Ukraine established a program to attract up to $400 billion in foreign investment to target various areas of the economy, from clean energy to defense to natural resources. Zelenskyy believes this is “the greatest opportunity in Europe since World War Two.”
But Nick Fenton and Andrew Lohsen of the Center for Strategic and International Studies (CSIS) warn that “concerns about corruption threaten the flow of much-needed funds.”

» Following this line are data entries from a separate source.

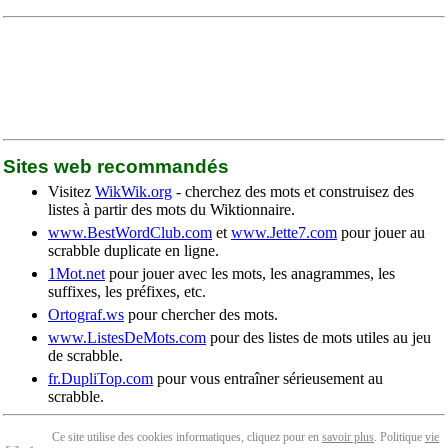
Sites web recommandés
Visitez
WikWik.org
- cherchez des mots et construisez des
listes à partir des mots du Wiktionnaire.
www.BestWordClub.com
et
www.Jette7.com
pour jouer au
scrabble duplicate en ligne.
1Mot.net
pour jouer avec les mots, les anagrammes, les
suffixes, les préfixes, etc.
Ortograf.ws
pour chercher des mots.
www.ListesDeMots.com
pour des listes de mots utiles au jeu
de scrabble.
fr.DupliTop.com
pour vous entraîner sérieusement au
scrabble.
Ce site utilise des cookies informatiques, cliquez pour en
savoir plus
. Politique
vie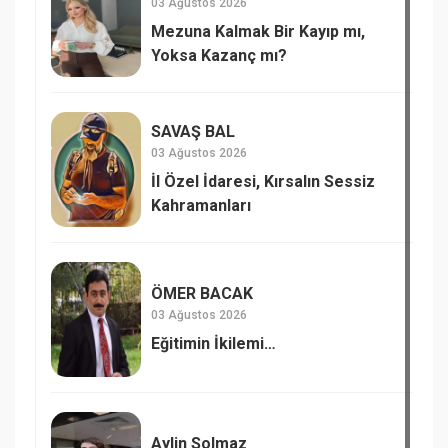
03 Ağustos 2026
Mezuna Kalmak Bir Kayıp mı,
Yoksa Kazanç mı?
SAVAŞ BAL
03 Ağustos 2026
İl Özel İdaresi, Kırsalın Sessiz
Kahramanları
ÖMER BACAK
03 Ağustos 2026
Eğitimin İkilemi…
Aylin Solmaz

“Ukraine has undertaken significant anti-corruption reforms in recent years, but it will need to show additional progress to maximize the potential for foreign investment,” they wrote in a November report. “Investors may be deterred if they believe they must contend with unscrupulous rent-seeking officials, compete on an uneven playing field with actors who use bribes or kickbacks, or rely on a flawed judiciary to protect their rights.”
In recent years, the Ukraine government has established multiple entities to grapple with this issue, including the National Anti-Corruption Bureau (NABU), the National Agency on Corruption Prevention (NACP), and the Asset Recovery and Management Agency (ARMA). But oligarchic influence, judiciary capture, and strategic corruption could undermine these efforts, further threatening recovery efforts.